Clio, Pep, and Katie are so sore the next morning they can barely move. Every muscle seems made of dry leather, every scratch a flicker of fire. Groaning, they hoist themselves up and go to Xiao Lu. She lies on her side, quiet and still, as if she hasn’t moved all night. Her eyes are open, and her breathing is regular, but her forehead is damp with sweat. With difficulty Pep shows her how to keep the little plastic battery-powered thermometer under her tongue, and it beeps at 101.6. He’s worried. Clio sees his concern, and asks if there’s any way that they can get some help. But there’s no way to carry her back to the monastery, and for one of them to try to get there alone is too dangerous. They’re stuck. He gives her another Levaquin.

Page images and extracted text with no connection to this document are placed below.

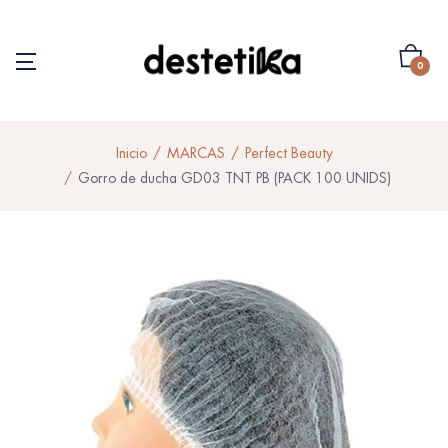
0
Inicio
MARCAS
Perfect Beauty
Gorro de ducha GD03 TNT PB (PACK 100 UNIDS)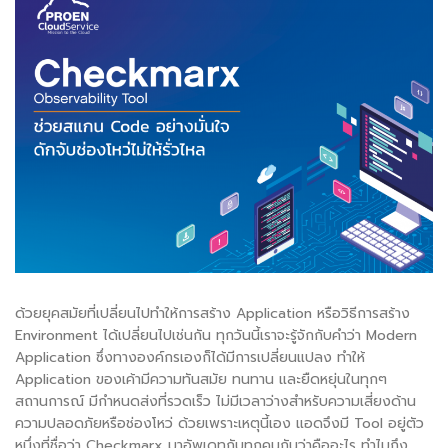
ด้วยยุคสมัยที่เปลี่ยนไปทำให้การสร้าง Application หรือวิธีการสร้าง
Environment ได้เปลี่ยนไปเช่นกัน ทุกวันนี้เราจะรู้จักกับคำว่า Modern
Application ซึ่งทางองค์กรเองก็ได้มีการเปลี่ยนแปลง ทำให้
Application ของเค้ามีความทันสมัย ทนทาน และยืดหยุ่นในทุกๆ
สถานการณ์ มีกำหนดส่งที่รวดเร็ว ไม่มีเวลาว่างสำหรับความเสี่ยงด้าน
ความปลอดภัยหรือช่องโหว่ ด้วยเพราะเหตุนี้เอง แอดจึงมี Tool อยู่ตัว
หนึ่งที่ชื่อว่า Checkmarx มาอัพเดทกับทุกคนกันว่าคืออะไร ทำไมถึง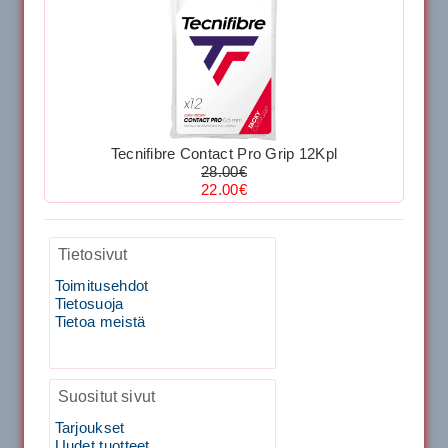
Kirschbaum Flash Shark 200m
29.00€
Vaihto harjasosa hie...
129.00€
115.00€
Kirschbaum Flash Shark 200m
Tecnifibre Sukka 3pr matala varsi / Valkoinen
Tecnifibre Contact Pro Grip 12Kpl
129.00€
115.00€
28.00€
Käsiystäv&...
22.00€
19.90€
15.90€
Tecnifibre Classic Sukka 3pr
Tietosivut
Tecnifibre Razor Spin 12m
Toimitusehdot
Tietosuoja
Tietoa meistä
19.90€
17.90€
Suositut sivut
Tecnifibre Razor Spin 200m
19.90€
Tarjoukset
Laadukas urheilusukk...
Uudet tuotteet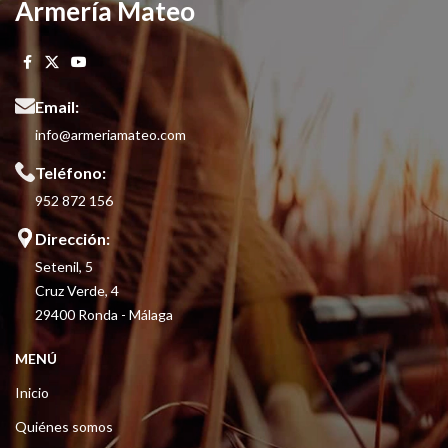
Armería Mateo
Email:
info@armeriamateo.com
Teléfono:
952 872 156
Dirección:
Setenil, 5
Cruz Verde, 4
29400 Ronda - Málaga
MENÚ
Inicio
Quiénes somos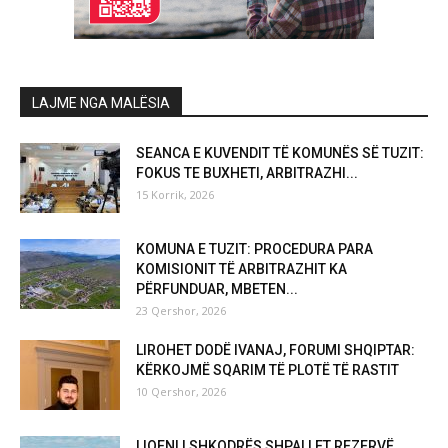
LAJME NGA MALËSIA
SEANCA E KUVENDIT TË KOMUNËS SË TUZIT:
FOKUS TE BUXHETI, ARBITRAZHI...
15 Korrik, 2026
KOMUNA E TUZIT: PROCEDURA PARA
KOMISIONIT TË ARBITRAZHIT KA
PËRFUNDUAR, MBETEN...
23 Qershor, 2026
LIROHET DODË IVANAJ, FORUMI SHQIPTAR:
KËRKOJMË SQARIM TË PLOTË TË RASTIT
10 Qershor, 2026
LIQENI I SHKODRËS SHPALLET REZERVË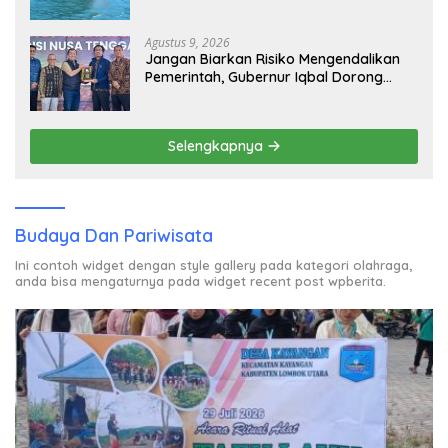
Sampai ke Deputi Gakkum KLH
Agustus 9, 2026
Jangan Biarkan Risiko Mengendalikan
Pemerintah, Gubernur Iqbal Dorong
Birokrasi Berani Ambil Keputusan
Selengkapnya
Budaya Dan Pariwisata
Ini contoh widget dengan style gallery pada kategori olahraga,
anda bisa mengaturnya pada widget recent post wpberita.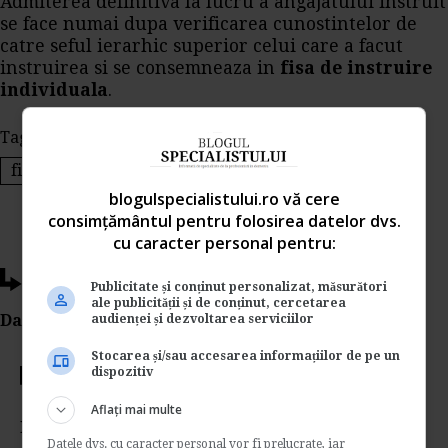
Admiterea definitiva la lucru a angajatului instruit
se face numai dupa verificarea cunostintelor de
catre seful ierarhic superior celui care a facut
instruirea si se consemneaza in
fisa de instruire
individuala
.
Tags:
instruirea la locul de munca
loc de munca
fisa de instruire individuala
accidente de munca
blogulspecialistului.ro vă cere
consimțământul pentru folosirea datelor dvs.
cu caracter personal pentru:
Ti-a placut acest articol?
Publicitate și conținut personalizat, măsurători
ale publicității și de conținut, cercetarea
Da Like, Printeaza sau trimite pe Email!
audienței și dezvoltarea serviciilor
Stocarea și/sau accesarea informațiilor de pe un
dispozitiv
Votati articolul
Aflați mai multe
Rating:
Datele dvs. cu caracter personal vor fi prelucrate, iar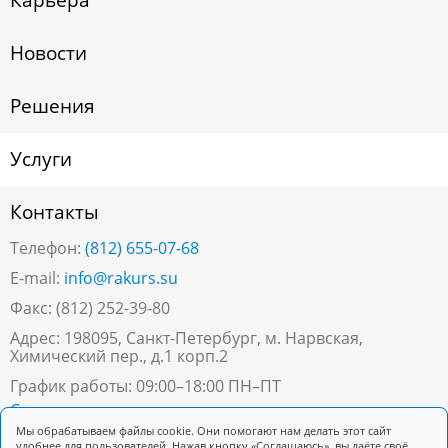
Карьера
Новости
Решения
Услуги
Контакты
Телефон:
(812) 655-07-68
E-mail:
info@rakurs.su
Факс: (812) 252-39-80
Адрес: 198095, Санкт-Петербург, м. Нарвская,
Химический пер., д.1 корп.2
График работы: 09:00–18:00 ПН–ПТ
Скачать реквизиты
Мы обрабатываем файлы cookie. Они помогают нам делать этот сайт
удобнее для пользователей. Нажав кнопку «Соглашаюсь», вы даёте своё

They set about organizing the tasks of the day. Pep is in charge of medical care, fire, heavy lifting, and controlling bugs, snakes, and any other pests. Clio and Katie are in charge of tending to Xiao Lu, cooking, and cleaning. Together they
will hunt and gather food and water.
It is more difficult than they could have imagined. Clio and Pep have little idea how to take care of the basics of life in the wild. Katie, having tagged along with Xiao Lu, is the expert. She shows them how to carry water—not just one bucket, leaning to one side as you walk, but using a bamboo carrying pole to bring two, making it easier to balance on the path and up the slope. She shows Pep how to use the wedge and hammer to split wood, and shows Clio where the right vegetables grow, and which mushrooms to pick (Clio and Pep don’t know which are the safe and which are the poisonous ones)—even, sometimes, saying the Chinese words for them. It is amazing how Katie’s mind has absorbed all of this, even the smallest detail of daily life here. Katie is in heaven directing them.

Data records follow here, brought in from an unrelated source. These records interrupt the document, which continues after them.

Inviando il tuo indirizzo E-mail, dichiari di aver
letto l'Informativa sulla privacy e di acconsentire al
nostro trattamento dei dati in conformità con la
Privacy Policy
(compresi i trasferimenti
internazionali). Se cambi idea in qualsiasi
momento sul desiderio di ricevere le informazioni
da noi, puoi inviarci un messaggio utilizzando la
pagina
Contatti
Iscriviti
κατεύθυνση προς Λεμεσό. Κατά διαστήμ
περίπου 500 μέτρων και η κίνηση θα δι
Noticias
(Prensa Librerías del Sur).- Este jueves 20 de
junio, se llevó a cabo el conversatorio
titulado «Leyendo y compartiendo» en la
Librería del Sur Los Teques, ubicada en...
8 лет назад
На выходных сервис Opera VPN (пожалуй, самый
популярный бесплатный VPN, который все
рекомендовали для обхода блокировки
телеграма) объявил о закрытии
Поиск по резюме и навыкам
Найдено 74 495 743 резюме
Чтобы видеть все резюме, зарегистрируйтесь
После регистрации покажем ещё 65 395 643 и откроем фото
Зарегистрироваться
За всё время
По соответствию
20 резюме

Clio and Pep are better at taking care of Xiao Lu. The Great American Antibiotic may or may not be working, but it has certainly worked on Xiao Lu’s bowels. With a shameful look in her eye she lets them know that she has not been able to control herself. Clio and Katie roll her over and confront the mess. At first they feel disgusted, but Clio remembers how, with Katie as a baby, there was no disgust. It helps. They clean and dust her with baby powder Clio carries, and reassure her that she just has to let them know when she has to go, and they will bring a flat bowl to use as a bedpan. Xiao Lu smiles wanly and soon goes back to sleep.

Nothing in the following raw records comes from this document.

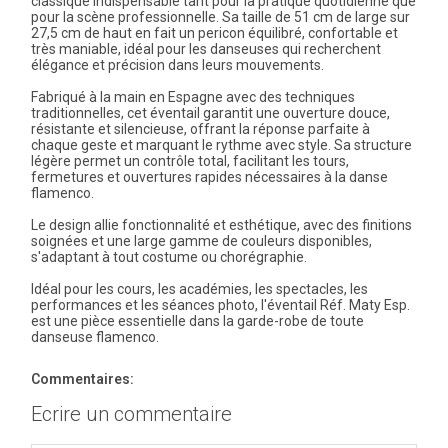
classique indispensable tant pour la pratique quotidienne que
pour la scène professionnelle. Sa taille de 51 cm de large sur
27,5 cm de haut en fait un pericon équilibré, confortable et
très maniable, idéal pour les danseuses qui recherchent
élégance et précision dans leurs mouvements.
Fabriqué à la main en Espagne avec des techniques
traditionnelles, cet éventail garantit une ouverture douce,
résistante et silencieuse, offrant la réponse parfaite à
chaque geste et marquant le rythme avec style. Sa structure
légère permet un contrôle total, facilitant les tours,
fermetures et ouvertures rapides nécessaires à la danse
flamenco.
Le design allie fonctionnalité et esthétique, avec des finitions
soignées et une large gamme de couleurs disponibles,
s'adaptant à tout costume ou chorégraphie.
Idéal pour les cours, les académies, les spectacles, les
performances et les séances photo, l'éventail Réf. Maty Esp.
est une pièce essentielle dans la garde-robe de toute
danseuse flamenco.
Commentaires:
Ecrire un commentaire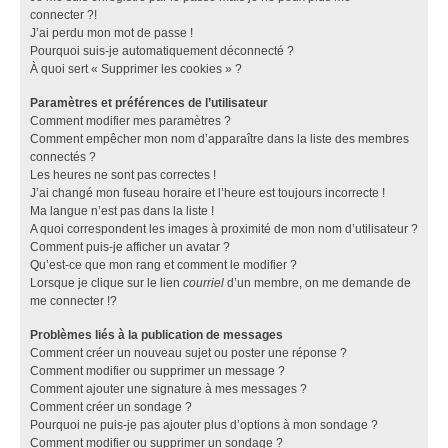
connecter ?!
J’ai perdu mon mot de passe !
Pourquoi suis-je automatiquement déconnecté ?
À quoi sert « Supprimer les cookies » ?
Paramètres et préférences de l’utilisateur
Comment modifier mes paramètres ?
Comment empêcher mon nom d’apparaître dans la liste des membres
connectés ?
Les heures ne sont pas correctes !
J’ai changé mon fuseau horaire et l’heure est toujours incorrecte !
Ma langue n’est pas dans la liste !
A quoi correspondent les images à proximité de mon nom d’utilisateur ?
Comment puis-je afficher un avatar ?
Qu’est-ce que mon rang et comment le modifier ?
Lorsque je clique sur le lien
courriel
d’un membre, on me demande de
me connecter !?
Problèmes liés à la publication de messages
Comment créer un nouveau sujet ou poster une réponse ?
Comment modifier ou supprimer un message ?
Comment ajouter une signature à mes messages ?
Comment créer un sondage ?
Pourquoi ne puis-je pas ajouter plus d’options à mon sondage ?
Comment modifier ou supprimer un sondage ?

Like being in a strange new house, they—even Katie—are awkward in their chores. Nothing they need seems close by or right; things they do find seem useless. They can’t figure out what to do when. They float through the day clumsily; the meals they make are pallid. After lunch the monsoon comes again—they finally realize that in the summer on the mountain it comes every day, it’s just a question of how fiercely—trapping them indoors for the afternoon. Katie goes to the hut to do calligraphy, Clio going with her. Pep stays with Xiao Lu in the cave.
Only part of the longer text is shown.